▸ Work order
Whichever lines include the word "title", copy them as they appear in the data.
BEGIN Supplied material
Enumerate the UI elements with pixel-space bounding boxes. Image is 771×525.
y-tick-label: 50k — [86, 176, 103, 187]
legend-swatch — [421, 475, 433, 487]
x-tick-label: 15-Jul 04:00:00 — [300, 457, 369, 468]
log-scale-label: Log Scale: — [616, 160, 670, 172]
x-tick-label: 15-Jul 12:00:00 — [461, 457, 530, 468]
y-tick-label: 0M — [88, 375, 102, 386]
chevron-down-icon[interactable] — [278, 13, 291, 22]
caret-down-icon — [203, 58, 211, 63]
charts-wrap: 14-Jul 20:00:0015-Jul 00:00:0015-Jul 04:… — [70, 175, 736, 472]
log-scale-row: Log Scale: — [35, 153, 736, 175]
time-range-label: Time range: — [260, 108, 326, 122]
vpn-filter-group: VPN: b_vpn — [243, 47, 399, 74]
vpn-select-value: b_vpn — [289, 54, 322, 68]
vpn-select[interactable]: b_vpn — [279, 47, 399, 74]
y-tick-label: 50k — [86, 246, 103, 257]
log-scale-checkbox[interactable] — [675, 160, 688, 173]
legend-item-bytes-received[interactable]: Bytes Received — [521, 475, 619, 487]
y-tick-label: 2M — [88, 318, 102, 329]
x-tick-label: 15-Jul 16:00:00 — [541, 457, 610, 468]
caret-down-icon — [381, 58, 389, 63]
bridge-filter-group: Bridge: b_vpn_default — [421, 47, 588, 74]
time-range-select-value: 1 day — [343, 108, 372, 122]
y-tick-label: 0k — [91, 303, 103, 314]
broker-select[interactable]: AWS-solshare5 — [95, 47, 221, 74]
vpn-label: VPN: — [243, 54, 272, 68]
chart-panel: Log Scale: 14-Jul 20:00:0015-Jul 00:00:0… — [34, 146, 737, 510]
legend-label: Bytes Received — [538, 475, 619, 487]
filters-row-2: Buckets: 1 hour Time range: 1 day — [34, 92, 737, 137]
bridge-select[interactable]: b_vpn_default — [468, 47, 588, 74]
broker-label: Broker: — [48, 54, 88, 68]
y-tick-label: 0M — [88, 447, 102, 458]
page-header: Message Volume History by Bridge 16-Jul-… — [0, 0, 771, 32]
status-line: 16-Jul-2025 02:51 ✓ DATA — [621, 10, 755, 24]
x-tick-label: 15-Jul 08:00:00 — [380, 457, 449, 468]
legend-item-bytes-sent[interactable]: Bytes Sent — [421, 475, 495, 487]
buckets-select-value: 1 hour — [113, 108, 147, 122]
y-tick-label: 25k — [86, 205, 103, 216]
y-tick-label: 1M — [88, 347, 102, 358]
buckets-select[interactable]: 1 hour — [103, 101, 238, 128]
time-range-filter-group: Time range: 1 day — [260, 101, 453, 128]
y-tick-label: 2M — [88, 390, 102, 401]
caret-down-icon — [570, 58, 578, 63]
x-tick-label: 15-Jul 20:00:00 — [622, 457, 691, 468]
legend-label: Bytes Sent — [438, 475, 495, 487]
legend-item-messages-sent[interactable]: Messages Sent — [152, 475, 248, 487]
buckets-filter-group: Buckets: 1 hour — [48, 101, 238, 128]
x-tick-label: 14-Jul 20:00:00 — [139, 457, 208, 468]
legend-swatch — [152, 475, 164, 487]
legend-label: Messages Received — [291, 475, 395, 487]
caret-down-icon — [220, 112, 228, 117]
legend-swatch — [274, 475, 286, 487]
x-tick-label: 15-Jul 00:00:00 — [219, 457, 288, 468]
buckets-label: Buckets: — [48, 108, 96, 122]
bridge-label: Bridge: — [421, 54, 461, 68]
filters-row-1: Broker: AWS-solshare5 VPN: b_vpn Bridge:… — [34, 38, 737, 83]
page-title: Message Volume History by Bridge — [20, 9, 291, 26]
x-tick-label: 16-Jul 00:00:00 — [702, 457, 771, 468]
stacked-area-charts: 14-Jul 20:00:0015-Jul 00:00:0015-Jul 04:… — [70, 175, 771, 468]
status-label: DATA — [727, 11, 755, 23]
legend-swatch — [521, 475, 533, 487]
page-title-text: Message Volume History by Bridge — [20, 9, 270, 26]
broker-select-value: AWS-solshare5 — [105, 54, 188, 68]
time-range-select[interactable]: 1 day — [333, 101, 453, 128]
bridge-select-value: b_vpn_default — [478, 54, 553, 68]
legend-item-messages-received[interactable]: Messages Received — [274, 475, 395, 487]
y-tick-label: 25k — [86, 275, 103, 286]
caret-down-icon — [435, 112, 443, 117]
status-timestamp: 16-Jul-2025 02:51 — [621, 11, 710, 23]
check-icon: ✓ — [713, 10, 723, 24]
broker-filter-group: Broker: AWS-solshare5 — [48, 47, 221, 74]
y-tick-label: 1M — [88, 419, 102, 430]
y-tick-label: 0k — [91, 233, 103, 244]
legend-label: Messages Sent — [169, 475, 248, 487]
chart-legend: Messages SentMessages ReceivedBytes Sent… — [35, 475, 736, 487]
END Supplied material
▸ Solution to this exercise
page-title: Message Volume History by Bridge — [20, 9, 291, 26]
page-title-text: Message Volume History by Bridge — [20, 9, 270, 26]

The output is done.